# historical non-fiction



## kad barma (Jun 22, 2006)

my first love affair with historical non-fiction grew from my enjoyment of shelby foote's commentary within ken burns' seminal civil war documentary.  so impressed with the man, (a southerner nonetheless!) i went out and bought and then devoured each delicious page of his weighty civil war trilogy.  an epiphany.  READ THESE BOOKS!!!

never expecting to see that experience duplicated, let alone surpassed, i've more recently been blown away by allen french's "the day of concord and lexington".  written in 1925, almost 150 years after its subject, and more than 80 before today, it carries an impact that can't be measured in style or authorship.

in both these cases, the meticulous research and the detail of the account is astounding.  but even more than that, is the way that each auther seems to be able to step behind his subject, push it alone forward, and then leave the reader feeling RIGHT THERE in the middle of everything, and in awe.

does anyone else have a passion for historical non-fiction?  do you have any favorites you might wish to share?  i would love to find more--to both enjoy and to be inspired.

please share!!!


----------



## Turn The Page (Jun 23, 2006)

Here's an interesting book by Thomas Pynchon.
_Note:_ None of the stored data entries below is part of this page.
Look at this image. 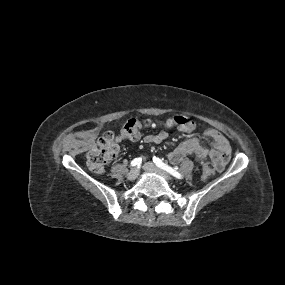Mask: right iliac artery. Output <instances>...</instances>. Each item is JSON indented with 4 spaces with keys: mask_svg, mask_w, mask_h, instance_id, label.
I'll return each instance as SVG.
<instances>
[{
    "mask_svg": "<svg viewBox=\"0 0 285 285\" xmlns=\"http://www.w3.org/2000/svg\"><path fill=\"white\" fill-rule=\"evenodd\" d=\"M142 162L141 158H135L134 160L131 161V166H137L140 165Z\"/></svg>",
    "mask_w": 285,
    "mask_h": 285,
    "instance_id": "obj_1",
    "label": "right iliac artery"
}]
</instances>
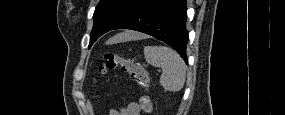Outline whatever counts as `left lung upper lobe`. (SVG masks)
<instances>
[{
	"instance_id": "obj_1",
	"label": "left lung upper lobe",
	"mask_w": 285,
	"mask_h": 115,
	"mask_svg": "<svg viewBox=\"0 0 285 115\" xmlns=\"http://www.w3.org/2000/svg\"><path fill=\"white\" fill-rule=\"evenodd\" d=\"M132 0H100L93 15L94 25L90 34L89 47L105 33L110 22L131 2Z\"/></svg>"
}]
</instances>
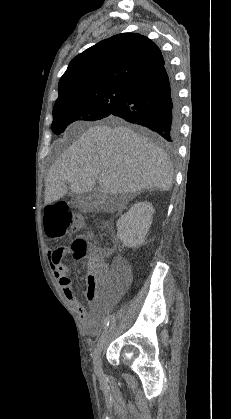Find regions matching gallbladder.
<instances>
[{
  "label": "gallbladder",
  "instance_id": "bac80fb5",
  "mask_svg": "<svg viewBox=\"0 0 231 419\" xmlns=\"http://www.w3.org/2000/svg\"><path fill=\"white\" fill-rule=\"evenodd\" d=\"M86 197V195H75L73 198V202L77 205H81L82 198Z\"/></svg>",
  "mask_w": 231,
  "mask_h": 419
}]
</instances>
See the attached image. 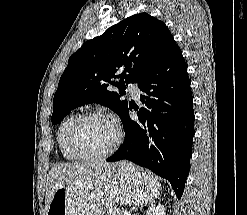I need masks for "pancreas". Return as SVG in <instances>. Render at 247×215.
Returning <instances> with one entry per match:
<instances>
[{"label":"pancreas","mask_w":247,"mask_h":215,"mask_svg":"<svg viewBox=\"0 0 247 215\" xmlns=\"http://www.w3.org/2000/svg\"><path fill=\"white\" fill-rule=\"evenodd\" d=\"M123 211H116V210H108L106 212V215H124Z\"/></svg>","instance_id":"pancreas-1"}]
</instances>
It's actually a fiction that was written with facts. And Pynchon even went through the effort of writing it in the Old English style.

http://www.hyperarts.com/pynchon/mason-dixon/


This second book is non-fiction through and through. Lots of things they don't tell us about in school.

http://www.leftbooks.com/cgi-local/SoftCart.exe/online-store/scstore/p-bhchist1995phus.html?E+scstore

And this next book about a man who contributed 10,000 words to the Oxford English Dictionary from an insane asylum (no one knew where he was living at the time) involves the civil war too...and is also non-fiction.

http://www.salon.com/books/sneaks/1998/09/03sneaks.html


----------